Selecting the Right Scoring Pattern for Machine Learning
According to Gartner’s 2019 CIO Survey, AI adoption by businesses grew 270% over the last four years, and over 37% of businesses have implemented AI in some facet. Businesses are adopting the technology at staggering rates, and Chief Information Officers and data scientists are facing difficult decisions regarding which speed of AI fits their business needs.
AI can be broken down into three scoring patterns: batch, event-driven, and real-time. Each scoring pattern provides different capabilities, depending on the goal of the model. For example, while batch computing may work ideally in a payroll setting, it would not be an effective way to track fraud in banking transactions.
By exploring these three methods and their potentials, companies are able to maximize their valuable insights.
1. Batch Processing
Batch processing is an effective way of handling high volumes of data for AI. Transactions are collected during a period of time, and then processed as a batch. Historically, batch processing is used for modeling predictive analytics, as the large volume of data ensures more accurate results and insights. With the development of streaming data, processing options are expanding, but batching remains the most common way to distill vast data into business strategy.
This form of data processing is often used for performing bank transactions after hours, running business reports, and billing clients at the correct interval. Batch models may also be applied to score customer loyalty, lifetime value, or segment membership with timing intervals ranging from multiple times daily, to monthly. Any task that does not require real-time data input may be appropriate for batch processing.
Finally, batch processing allows for timing-flexibility, and efficiency in cost and network energy when there is a limited number of models and data volumes. For the many scenarios that do not require constant data processing, batching may be the best option. For environments that have hundreds of models and they are applied on terabytes or gigabytes of data, it can quickly become problematic for timing and cost.
2. Event-driven Processing
Not all data is created equal. With the proliferation of IoT devices, sensors, and applications emitting bytes around the clock, data scientists are faced with the task of prioritization. The majority of data is insignificant and does not require a model to be scored; however, when an atypical event does occur, AI can kick in and administer best next steps.
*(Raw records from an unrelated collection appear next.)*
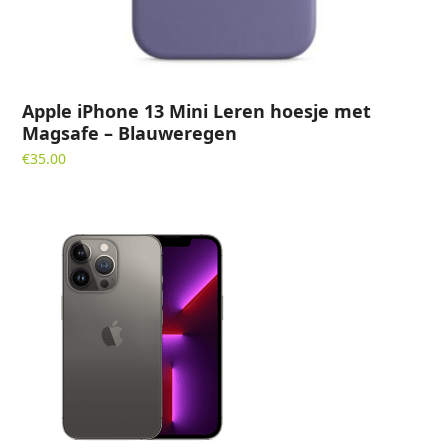
Apple iPhone 13 Mini Leren hoesje met
Magsafe – Blauweregen
€
35.00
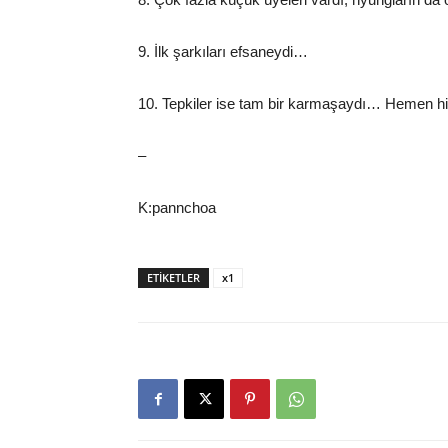
9. İlk şarkıları efsaneydi…
10. Tepkiler ise tam bir karmaşaydı… Hemen hileli
–
K:pannchoa
ETIKETLER
x1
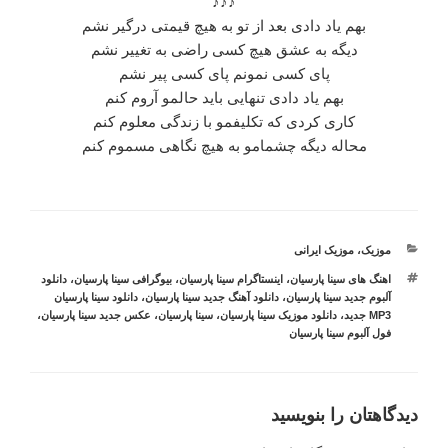
♪♪♪
بهم یاد دادی بعد از تو به هیچ قیمتی درگیر نشم
دیگه به عشق هیچ کسی راضی به تغییر نشم
پای کسی نمونم پای کسی پیر نشم
بهم یاد دادی تنهایی باید حالمو آروم کنم
کاری کردی که تکلیفمو با زندگی معلوم کنم
محاله دیگه چشمامو به هیچ نگاهی مسموم کنم
دسته‌ها
موزیک
،
موزیک ایرانی
برچسب‌ها
اهنگ های سینا پارسیان
،
اینستاگرام سینا پارسیان
،
بیوگرافی سینا پارسیان
،
دانلود
آلبوم جدید سینا پارسیان
،
دانلود آهنگ جدید سینا پارسیان
،
دانلود سینا پارسیان
MP3 جدید
،
دانلود موزیک سینا پارسیان
،
سینا پارسیان
،
عکس جدید سینا پارسیان
،
فول آلبوم سینا پارسیان
دیدگاهتان را بنویسید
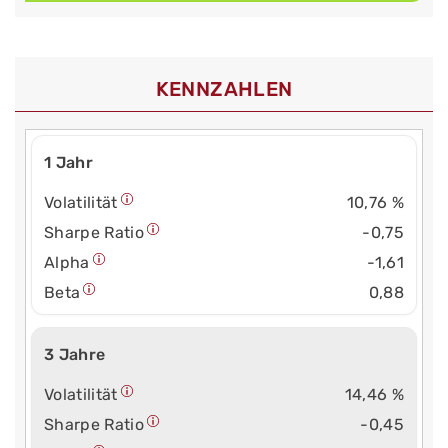
KENNZAHLEN
1 Jahr
Volatilität
10,76 %
Sharpe Ratio
-0,75
Alpha
-1,61
Beta
0,88
3 Jahre
Volatilität
14,46 %
Sharpe Ratio
-0,45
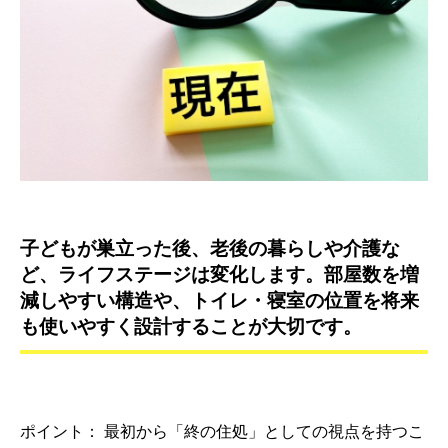
子どもが巣立った後、老後の暮らしや介護な
ど、ライフステージは変化します。部屋数を増
減しやすい構造や、トイレ・寝室の位置を将来
も使いやすく設計することが大切です。
ポイント： 最初から「終の住処」としての視点を持つこ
An event can be considered any significant change in state; it could be purchasing a new vehicle, buying a house, having a baby, or receiving a large sum of money. On the other hand, the event could be small-scale, such as sending an email, visiting a particular website, or a device reaching a certain temperature. Whatever event the system is designed to track, when that event occurs, it allows AI to follow with best practices.
Event-driven processing has proven to be exceptionally useful for marketing, as consumers become more responsive when businesses are attuned with their day-to-day lives. This type of processing is also valuable for businesses to automate things like inventory-control, or for AI to know when someone has arrived at home or departed.
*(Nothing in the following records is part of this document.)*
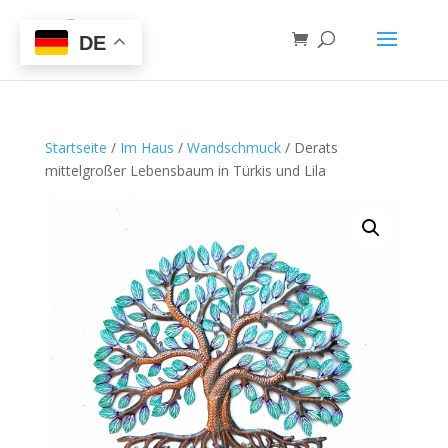
DE
Startseite
/
Im Haus
/
Wandschmuck
/ Derats
mittelgroßer Lebensbaum in Türkis und Lila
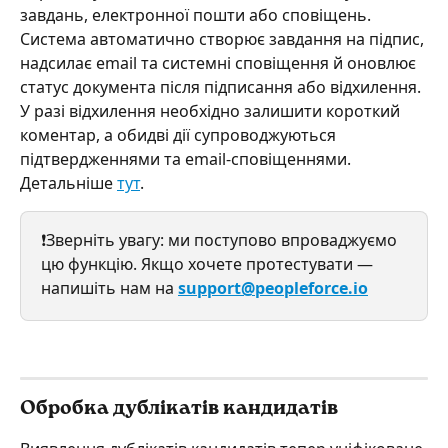
завдань, електронної пошти або сповіщень.
Система автоматично створює завдання на підпис, 
надсилає email та системні сповіщення й оновлює 
статус документа після підписання або відхилення. 
У разі відхилення необхідно залишити короткий 
коментар, а обидві дії супроводжуються 
підтвердженнями та email-сповіщеннями. 
Детальніше 
тут
. 
❗Зверніть увагу: ми поступово впроваджуємо 
цю функцію. Якщо хочете протестувати — 
напишіть нам на 
support@peopleforce.io
Обробка дублікатів кандидатів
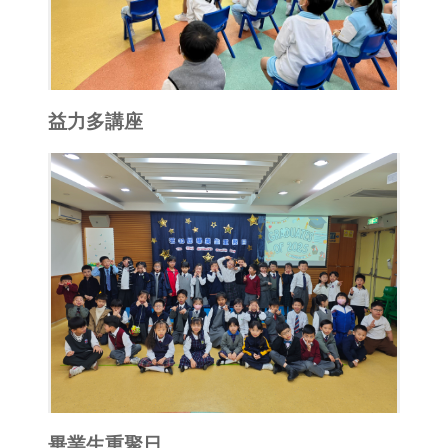
益力多講座
畢業生重聚日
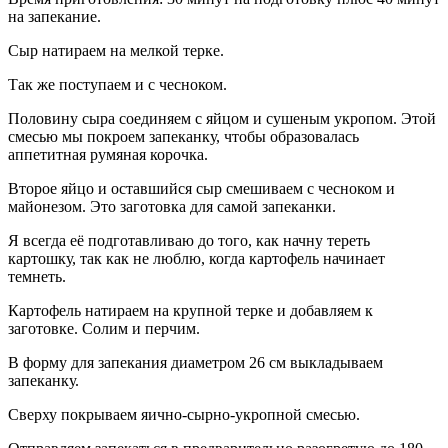
на запекание.
Сыр натираем на мелкой терке.
Так же поступаем и с чесноком.
Половину сыра соединяем с яйцом и сушеным укропом. Этой
смесью мы покроем запеканку, чтобы образовалась
аппетитная румяная корочка.
Второе яйцо и оставшийся сыр смешиваем с чесноком и
майонезом. Это заготовка для самой запеканки.
Я всегда её подготавливаю до того, как начну тереть
картошку, так как не люблю, когда картофель начинает
темнеть.
Картофель натираем на крупной терке и добавляем к
заготовке. Солим и перчим.
В форму для запекания диаметром 26 см выкладываем
запеканку.
Сверху покрываем яично-сырно-укропной смесью.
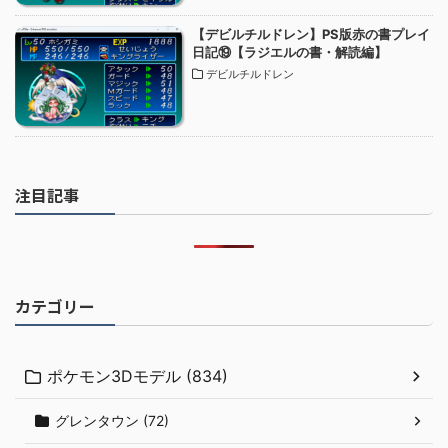
【デビルチルドレン】PS版赤の書プレイ
日記⑲【ラジエルの書・解読編】
デビルチルドレン
注目記事
カテゴリー
ポケモン3Dモデル (834)
グレンタウン (72)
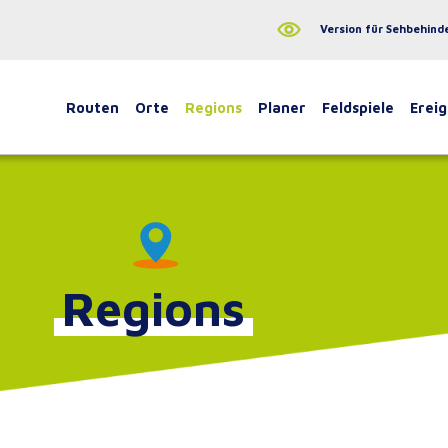
Version für Sehbehind
Routen
Orte
Regions
Planer
Feldspiele
Ereig
Regions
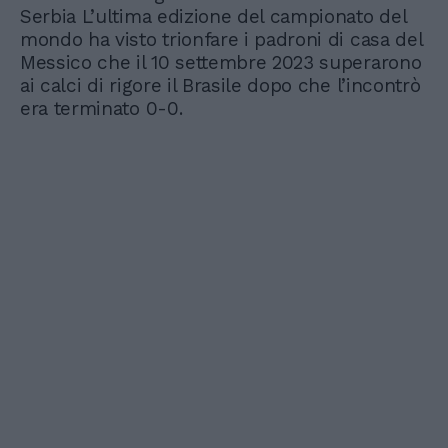
Serbia L’ultima edizione del campionato del
mondo ha visto trionfare i padroni di casa del
Messico che il 10 settembre 2023 superarono
ai calci di rigore il Brasile dopo che l’incontrò
era terminato 0-0.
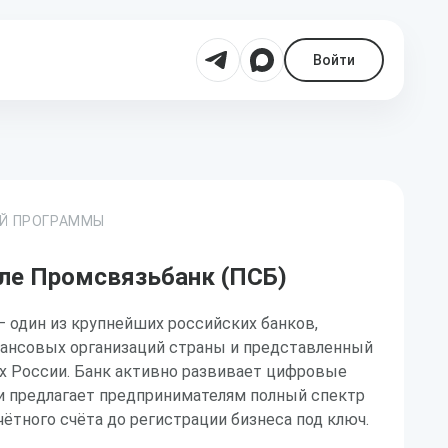
Войти
ОЙ ПРОГРАММЫ
ле Промсвязьбанк (ПСБ)
 один из крупнейших российских банков,
нансовых организаций страны и представленный
ах России. Банк активно развивает цифровые
 и предлагает предпринимателям полный спектр
чётного счёта до регистрации бизнеса под ключ.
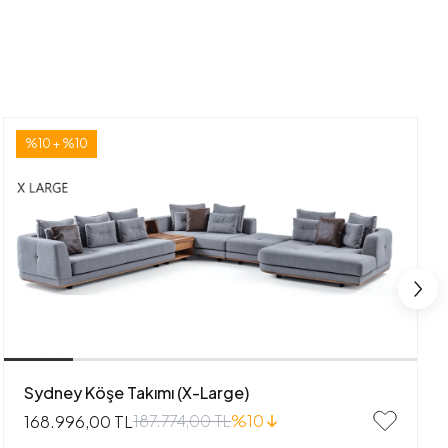
%10 + %10
Sydney Köşe Takımı (X-Large)
187.774,00 TL
%10
168.996,00 TL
Businesses should implement event-driven processing when they can pre-identify metrics that should be linked to consistent actions. AI can both be used to identify these metrics, and to take action.
3. Real-time Processing
With the growth of digital identifiers linked to Internet browsing and generating data, data scientists strive to process data at the same rate they receive it, which is real-time processing. This method requires constant input, processing, and output. Streaming has given rise to the existence of fast data, and companies around the world are finding new value in this approach.
An example of data processed in real-time by AI is fraud reporting on credit card purchases. Within a few milliseconds, a bank must register the input of information, apply a scoring model, and determine next steps. Depending on the score of the information, the bank will either authorize the purchase or report it as fraudulent. Real-time AI processing is necessary for medical diagnosis, speech recognition, market analysis, consumer recommendations, and robots, among many others.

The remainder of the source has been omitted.